By increasing the rate of surplus value the capitalists are also able to offset the tendency of the rate of profit to fall. And there is no question that under globalisation the rate of surplus value has soared. Productivity has increased qualitatively reducing the cost of the basket of goods which go together to make up the workers wage. In addition as a result of the defeats of the working class in the imperial heartlands in the 1970s/80s wages fell or stagnated. In the former Stalinist states the collapse in living standards was even more severe. Life expectancy fell by 10 years in Russia. Further through privatising state assets, such as in China, this sharply reduced the cost of the wage, in Shanghai for example, after nationalised housing was given away or sold at very low prices, even in 2007 50% of households do not have mortgages.

This surge in surplus value is testified to by the huge increase in income inequality across the world, the rich have got much richer while wages have stagnated or fallen. Rather than this being a problem for capitalism it is proof of the restoration of profit rates across the world. Harman nonetheless emphasises the limits to this countervailing tendency:

“If workers’ laboured for four hours a day to cover the costs of keeping themselves alive, that could be cut by an hour to three hours a day. But it could not be cut by five hours to minus one hour a day. By contrast, there was no limit to the transformation of workers’ past labour into ever greater accumulations of the means of production. ….. Another way to put the argument is to see what happens with a hypothetical ‘maximum rate of exploitation’, when the workers labour for nothing. It can be shown that eventually even this is not enough to stop a fall in the ratio of profit to investment.”

Leaving aside the theoretical limit of zero (or minus one) hours worked, on Harman’s example, a cut in paid labour time from 4 to 3 hours would result in the RSV increasing by 67% (assuming an 8 hour day), hardly insignificant.

But, as Harman implies, productivity is two-sided, it may well lead to a rise in the RSV, but it will also tend to generate a corresponding rise in the OCC. Harman’s point is that there are limits to the former but not the latter.

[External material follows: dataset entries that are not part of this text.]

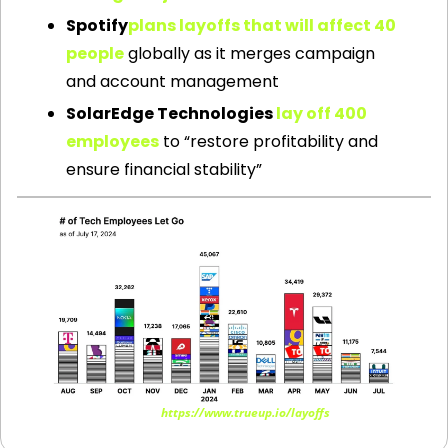
Spotify
plans layoffs that will affect 40 
people
 globally as it merges campaign 
and account management
SolarEdge Technologies 
lay off 400 
employees
 to “restore profitability and 
ensure financial stability”
Source: 
https://www.trueup.io/layoffs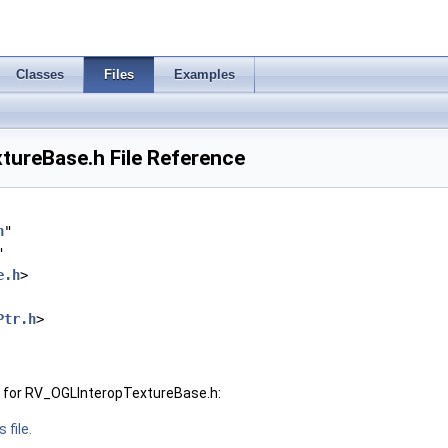
Classes
Files
Examples
ureBase.h File Reference
h
"
"
e.h
>
Ptr.h
>
 for RV_OGLInteropTextureBase.h:
 file.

This is true, but it does not follow that a rise in the RSV can *never*, under any circumstances, compensate for the rise in OCC.

Also, caution is needed when considering any rise in the OCC, because it is based on value. As Marx pointed out, the rise in the *value* of the means of production per worker may not be as dramatic as the rise in the *physical* means of production per worker.

“In short, the same development which increases the mass of the constant capital in relation to the variable reduces the value of its elements as a result of the increased productivity of labour…”

(Source: Marx Capital Volume III Chapter 14 Counter acting influences)

http://www.marxists.org/archive/marx/works/1894-c3/ch14.htm

This shift has been consolidated in the advanced imperialist nations with the growth of the service sector, with in general a much lower organic composition of capital than the manufacturing production they replaced, for example, it is well known that services are more labour intensive than manufacturing (it is difficult to mechanise the cutting of hair).

Harman doesn't mention another prime candidate for the generalisation of technical progress either, the IT revolution - computerisation followed by the Internet - that has developed over the last two decades. It is undeniable that there has been massive investment in IT in virtually all sectors and developed countries (albeit uneven). This is not about changes to the work culture etc, but that IT has become ubiquitous in firms for one reason only, because it contributes to increased productivity.

“Hardware and software capital in UK firms increases productivity right across manufacturing and service industries, after taking account of other factors. In addition to the effect of investment, the use of computers, communications and e-commerce also has a positive association with productivity across UK industry. Manufacturing companies in the UK achieve an extra 2.2 per cent in productivity for each additional 10 per cent of employees using computers. In newer firms, this extra productivity effect rises to 4.4 per cent.”

(ONS, 5 October 2005, http://www.statistics.gov.uk/cci/nugget.asp?id=1240)

IT hardware and software is no different, in value terms, to previous innovations in machinery and equipment (e.g. electric motor and electronic automation) that have significantly boosted productivity throughout the world economy, and increased relative surplus value for a period of time.

The Okishio Theorem

Harman’s “...final objection is ‘Okishio’s theorem’.”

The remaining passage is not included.